A kit that should be of interest to Honda drag racers is The Forged Dynalite Front Drag Brake Kit, part number 140-8442. This kit features forged billet Dynalite four-piston calipers in black. The caliper works with the 11.75-inch lightweight rotor in a standard or drilled style.

It would be advisable to improve the rear brakes to complement the front brakes. Wilwood makes several excellent rear brake kits for Hondas, and the Combination Parking Brake Caliper Rear Brake Kit, part number 140-10210, is one of them. The kit features a combination hydro-mechanical parking brake caliper that uses hydraulic power for the brake pads and a mechanical lock for the parking brake. The caliper is available in black or red powder coat and works with 11-inch rotors in a standard or drilled and slotted style. A similar kit, part number 140-10211, is also available and features larger 12.19-inch rotors. Other similar kits in this style include part numbers 140-10206, 140-10207, 140-10208 and 140-10209. A kit for Honda’s sports model, S2000, is also available. The front kit is a Superlite 6R Big Brake Kit, part number 140-10309. It features a forged billet Superlite six-piston caliper in red or black powder coat. The calipers squeeze against 12.88-inch rotors in a slotted or drilled and slotted style. The S2000 rear kit features a Combination Parking Brake Caliper Rear Brake Kit, part number 140-10310. The kit features a combination hydro-mechanical caliper in red or black powder coat. The caliper works with 12.88-inch rotors in a slotted or drilled and slotted style. The same kits mentioned here also work on the Acura Integra because they were built on a similar chassis design.
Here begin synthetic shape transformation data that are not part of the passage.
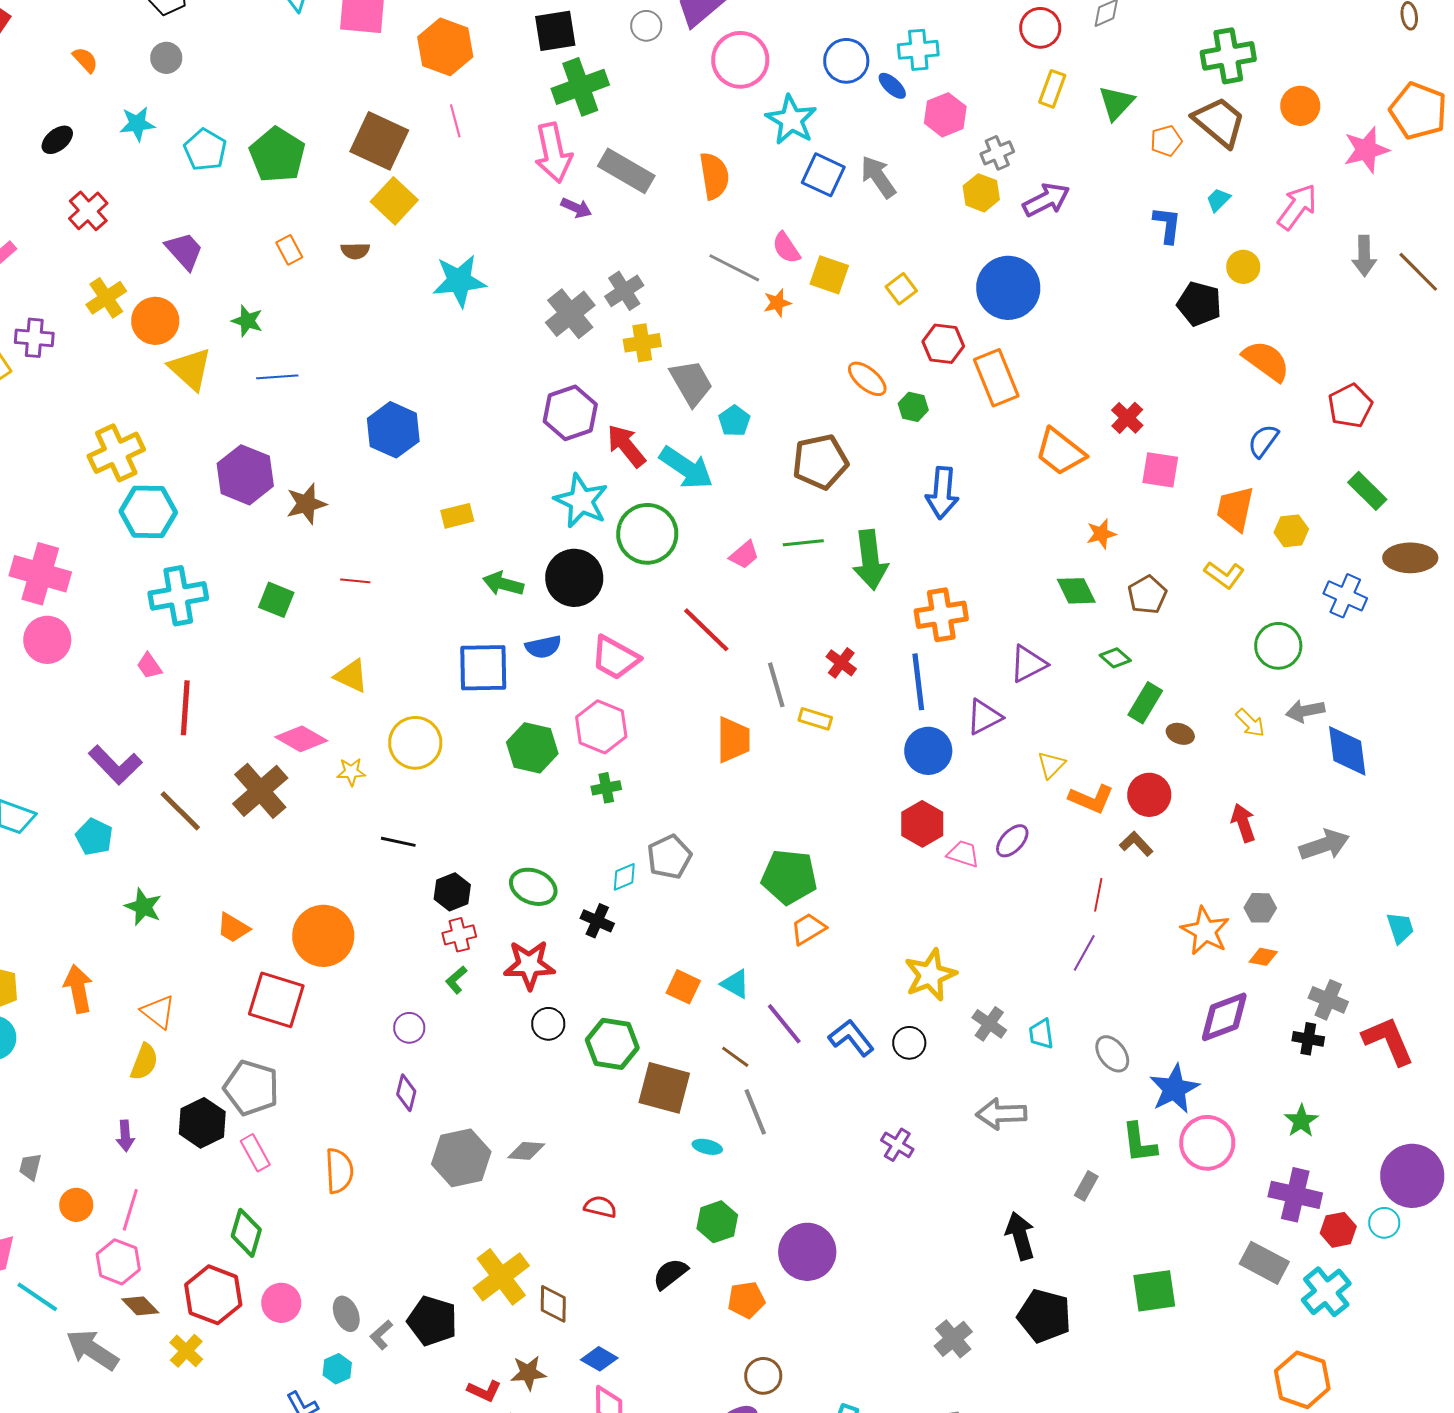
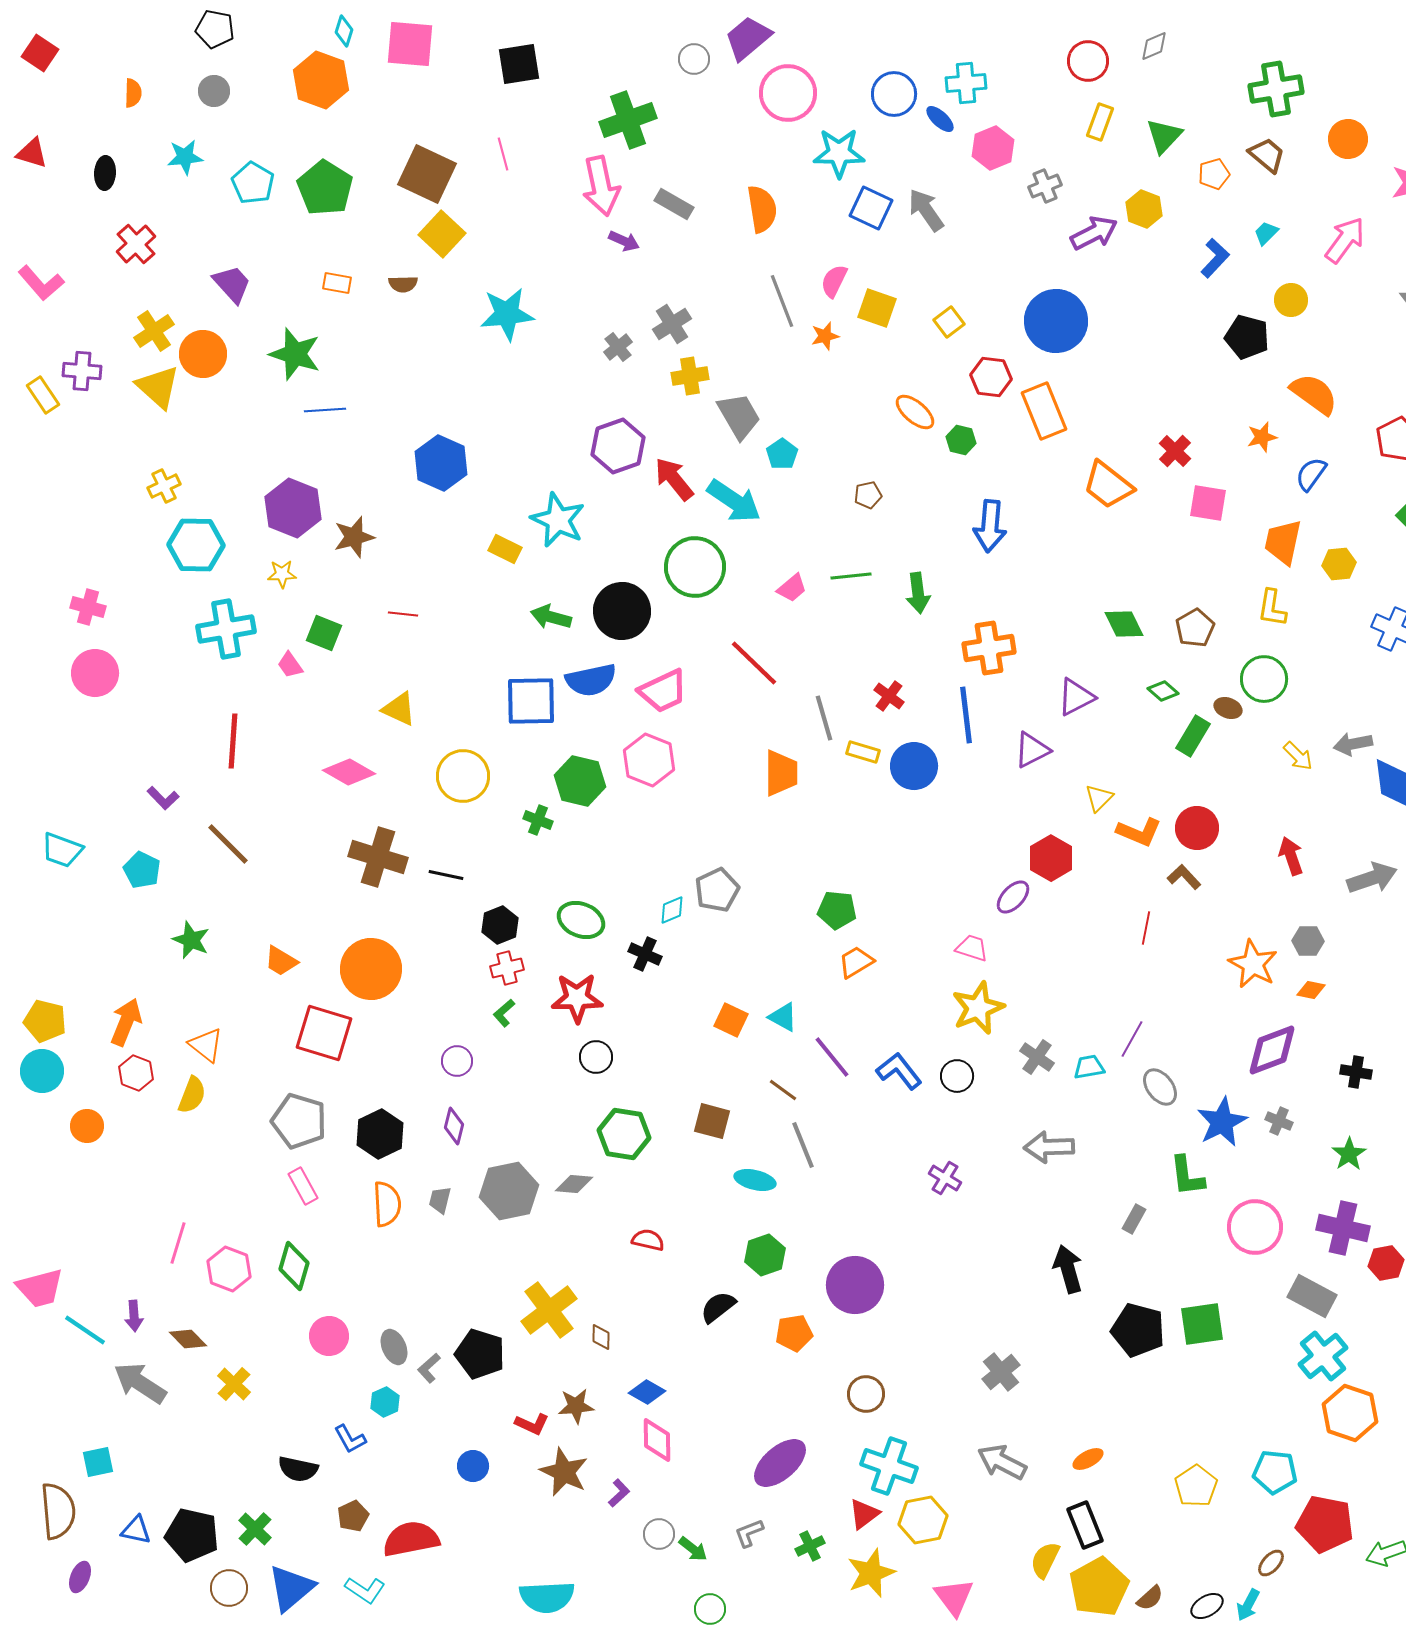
black square: (555, 31) -> (519, 64), moved
orange hexagon: (445, 47) -> (321, 80), moved
orange semicircle: (85, 60) -> (133, 93), turned 44
cyan star: (791, 120) -> (839, 153), turned -30
brown trapezoid: (1219, 122) -> (1267, 155), size x0.7
black ellipse: (57, 140) -> (105, 173), turned -48
gray rectangle: (626, 171) -> (674, 204), size x0.7
yellow hexagon: (981, 193) -> (1144, 209), moved
blue L-shape: (1167, 225) -> (1215, 258), turned 36
pink semicircle: (786, 248) -> (834, 281), turned 60
orange rectangle: (289, 250) -> (337, 283), turned -52
gray line: (734, 268) -> (782, 301), turned 42
gray cross: (570, 314) -> (618, 347), size x0.6
green star: (247, 321) -> (295, 354), size x1.6
yellow triangle: (190, 369) -> (158, 387), moved
yellow cross: (116, 453) -> (164, 486), size x0.6
brown pentagon: (820, 462) -> (868, 495), size x0.5
cyan star: (581, 501) -> (558, 520), moved
yellow rectangle: (457, 516) -> (505, 549), turned 40
orange star: (1101, 534) -> (1262, 437), moved
green arrow: (870, 560) -> (918, 593), size x0.7
pink cross: (40, 574) -> (88, 607), size x0.6
yellow L-shape: (1224, 575) -> (1272, 608), turned 63
green circle: (1278, 646) -> (1264, 679), moved
blue semicircle: (543, 647) -> (591, 680), size x1.4
pink trapezoid: (615, 658) -> (663, 691), turned -54
pink trapezoid: (149, 666) -> (290, 665), moved
brown ellipse: (1180, 734) -> (1228, 708), moved
blue circle: (928, 751) -> (914, 766), moved
purple L-shape: (115, 765) -> (163, 798), size x0.6
yellow star: (351, 772) -> (282, 574), moved
green cross: (606, 788) -> (538, 820), moved, turned 32
brown cross: (260, 791) -> (378, 857), moved, turned -32
red hexagon: (922, 824) -> (1051, 858), moved
purple ellipse: (1012, 841) -> (1013, 897), moved
pink trapezoid: (963, 854) -> (972, 948), moved
green pentagon: (789, 877) -> (837, 910), size x0.7
purple line: (1084, 953) -> (1132, 1039), moved
orange arrow: (78, 989) -> (126, 1022), turned 33
gray cross: (1328, 1000) -> (1279, 1121), moved, size x0.7
cyan trapezoid: (1041, 1034) -> (1089, 1067), turned 88
green hexagon: (612, 1044) -> (624, 1134), moved
brown square: (664, 1088) -> (712, 1121), size x0.7
black hexagon: (202, 1123) -> (380, 1134), moved
purple arrow: (125, 1136) -> (134, 1316), moved
pink circle: (1207, 1143) -> (1255, 1227), moved
cyan ellipse: (707, 1147) -> (755, 1180), size x1.4
gray trapezoid: (30, 1167) -> (440, 1200), moved
orange circle: (76, 1205) -> (87, 1126), moved
pink hexagon: (118, 1262) -> (229, 1269), moved
cyan cross: (1326, 1292) -> (1323, 1356), moved
red hexagon: (213, 1295) -> (136, 1073), moved, size x0.6
brown diamond: (553, 1304) -> (601, 1337), size x0.7
black pentagon: (1044, 1316) -> (1138, 1330), moved
brown circle: (763, 1376) -> (866, 1394), moved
Over the years Honda has taken pride in meeting all national and California emissions requirements with their engine designs. In 1995 the Civic was the first vehicle to meet the stringent California requirements. In 1997 the ’98 Honda Accord was also able to meet California’s vehicle emissions standards.
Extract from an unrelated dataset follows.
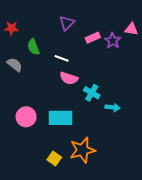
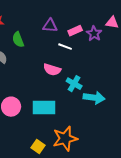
purple triangle: (67, 23) -> (50, 26), moved, turned 49
white line: (62, 58) -> (65, 47), moved
cyan arrow: (113, 107) -> (94, 98), size x1.5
In 1996 Honda opened another factory in Russells Point, Ohio, to begin producing transmissions. Ohio quickly became an important state for the production of Honda products.

While Honda was meeting and beating emissions standards in California, they were also working on zero-emissions cars in the form of electric vehicles and natural gas vehicles. In 1997 Honda began leasing the Honda EV Plus, a four-passenger, battery electric vehicle powered by a nickel-metal Hydride battery and an electric motor. The cars drove nicely with ample power, but similar to other electric vehicles the range of the cars was limited. In 1998 Honda introduced the Civic GX an extremely low emissions, natural gas powered model. It was the cleanest internal combustion engine ever tested by the U.S. EPA, but few natural gas stations existed for refueling.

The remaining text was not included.